Толпа загудела. «Не бывать!» – послышались выкрики, – «Не пойдем под Сурож!»
– А вот у самой княгини спросите! – не унимался мужичок. – Долго она в Киршагском кремле сидеть будет? Спросите! «А спроси! – заволновалась толпа. – Пусть скажет!»
– Княгиня … – непочтительно задрал на меня бороду мужичок.
Но его прервали, схватили, уволокли назад, в толпу. Бал здесь правили другие.
Одетый богато, в меха, несмотря на жару, купец барышник-перекупщик, известный всему Киршагу мироед (имя его в сопровождении весьма нелестных эпитетов мгновенно пронеслось в мозгах окружающих), низко поклонился в мою сторону. Но когда взошел на пригорок за оцепление из дружинников да повернулся лицом к сгрудившейся толпе, то слова, бросаемые им в людскую гущу, оказались много хуже речей предыдущего оратора.
– Великое киршагское вече! – провозгласил он неожиданно высоким, визгливым голосом. – Поклониться нам Су-рожу или не поклониться? Давно на нас зарились князья Шагировы, а теперь сбылось! Вот сидит она – госпожой нашей быть захотела. Змеей вползла, песчаной лисицей влезла в Киршагский кремль! Чтоб обрушить твердыню князей Квасуровых– прямо в пустохлябь, что позади кремля! Чтоб истоптать нашу землю! Чтоб выпить наше море! – Он кричал все громче, срываясь на визг, взвинчивая толпу, – Так не бывать этому! Прочь с земли нашей! Горожане! Не дадим Киршаг на посрамление! Сгубим губителей!
Он еще кликушествовал, орал нечто, столь же поджигательное, размахивал руками – дело было сделано: толпа взорвалась воем и плачем, криками и проклятиями.
Анты не способны убить господина? Поодиночке – наверно. Но обезумевшая толпа способна на любое злодеяние, как бы люди потом, разбредясь из нее, ни корили себя…
И сейчас, взведенная до истерики, огромная, бесформенная людская масса двинулась вперед, на вечевой пригорок, раздвигая передних, златотканых, сминая дружинников, выставивших перед собой короткие копья.
Это была ловушка.

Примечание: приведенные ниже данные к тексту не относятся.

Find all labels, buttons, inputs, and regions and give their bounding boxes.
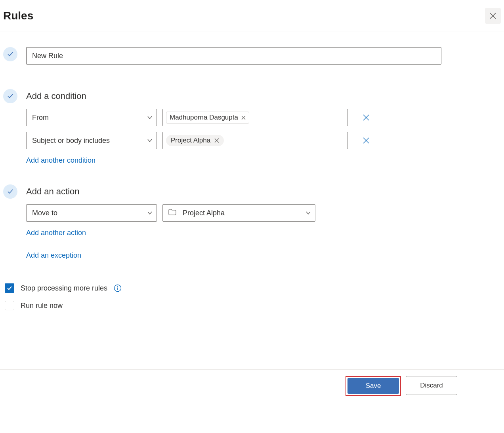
action-row: Move to Project Alpha bbox=[26, 204, 472, 222]
chevron-down-icon bbox=[147, 210, 153, 216]
run-rule-now-label: Run rule now bbox=[21, 302, 63, 310]
chevron-down-icon bbox=[147, 138, 153, 143]
svg-point-1 bbox=[117, 286, 118, 287]
text-chip[interactable]: Project Alpha bbox=[166, 135, 224, 146]
save-button[interactable]: Save bbox=[347, 378, 399, 394]
stop-processing-checkbox[interactable] bbox=[5, 283, 14, 293]
close-icon bbox=[214, 138, 219, 143]
step-complete-icon bbox=[3, 89, 17, 103]
folder-icon bbox=[168, 209, 176, 217]
chip-remove-button[interactable] bbox=[241, 116, 246, 120]
check-icon bbox=[6, 285, 13, 291]
person-chip[interactable]: Madhuporna Dasgupta bbox=[166, 112, 249, 123]
add-action-link[interactable]: Add another action bbox=[26, 229, 86, 237]
action-type-label: Move to bbox=[32, 209, 57, 217]
step-complete-icon bbox=[3, 184, 17, 199]
chip-remove-button[interactable] bbox=[214, 138, 219, 143]
close-icon bbox=[489, 12, 497, 20]
conditions-section-title: Add a condition bbox=[26, 89, 86, 103]
run-rule-now-row: Run rule now bbox=[5, 301, 472, 310]
close-icon bbox=[241, 116, 246, 120]
folder-select[interactable]: Project Alpha bbox=[162, 204, 315, 222]
page-title: Rules bbox=[3, 9, 33, 22]
add-condition-link[interactable]: Add another condition bbox=[26, 156, 95, 165]
rule-name-row bbox=[3, 47, 472, 65]
rule-name-input[interactable] bbox=[26, 47, 441, 65]
condition-field-label: Subject or body includes bbox=[32, 137, 110, 145]
check-icon bbox=[7, 93, 14, 100]
run-rule-now-checkbox[interactable] bbox=[5, 301, 14, 310]
person-chip-label: Madhuporna Dasgupta bbox=[170, 114, 238, 122]
add-exception-link[interactable]: Add an exception bbox=[26, 251, 81, 260]
actions-section-title: Add an action bbox=[26, 184, 80, 199]
chevron-down-icon bbox=[305, 210, 311, 216]
folder-label: Project Alpha bbox=[183, 209, 305, 217]
stop-processing-row: Stop processing more rules bbox=[5, 283, 472, 293]
discard-button[interactable]: Discard bbox=[406, 376, 457, 395]
condition-value-input[interactable]: Madhuporna Dasgupta bbox=[162, 109, 348, 126]
check-icon bbox=[7, 188, 14, 195]
actions-header-row: Add an action bbox=[3, 184, 472, 199]
condition-field-label: From bbox=[32, 114, 49, 122]
close-icon bbox=[362, 114, 370, 122]
condition-field-select[interactable]: From bbox=[26, 109, 157, 126]
condition-row: From Madhuporna Dasgupta bbox=[26, 109, 472, 126]
dialog-header: Rules bbox=[0, 0, 504, 32]
check-icon bbox=[7, 51, 14, 58]
conditions-header-row: Add a condition bbox=[3, 89, 472, 103]
step-complete-icon bbox=[3, 47, 17, 61]
condition-value-input[interactable]: Project Alpha bbox=[162, 132, 348, 149]
stop-processing-label: Stop processing more rules bbox=[21, 284, 107, 292]
svg-rect-2 bbox=[117, 288, 118, 290]
action-type-select[interactable]: Move to bbox=[26, 204, 157, 222]
condition-field-select[interactable]: Subject or body includes bbox=[26, 132, 157, 149]
close-button[interactable] bbox=[485, 8, 501, 24]
condition-row: Subject or body includes Project Alpha bbox=[26, 132, 472, 149]
remove-condition-button[interactable] bbox=[360, 134, 372, 147]
dialog-footer: Save Discard bbox=[0, 369, 504, 396]
info-icon[interactable] bbox=[114, 284, 122, 292]
chevron-down-icon bbox=[147, 115, 153, 120]
remove-condition-button[interactable] bbox=[360, 111, 372, 124]
save-highlight: Save bbox=[346, 376, 401, 396]
close-icon bbox=[362, 137, 370, 144]
text-chip-label: Project Alpha bbox=[171, 137, 210, 144]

Деться мне было некуда, защиты искать негде, да и кто, какой герой способен защитить от разъяренной толпы?
Аникандр замер в растерянности. У Никодима сознание заволоклось красным, кровавым, он с рычанием потянул меч из кожаных ножен.
Но уже карабкались на вечевой пригорок дюжие босоногие мужики в лохмотьях, с кольями в руках, безумно разодранными воплем ртами. Уже растворились все в одном многоголосом вое, и кроме ненависти ничего не осталось в остекленевших людских глазах. Следующая секунда должна была стать решающей. И я поднялась со своего стульчика.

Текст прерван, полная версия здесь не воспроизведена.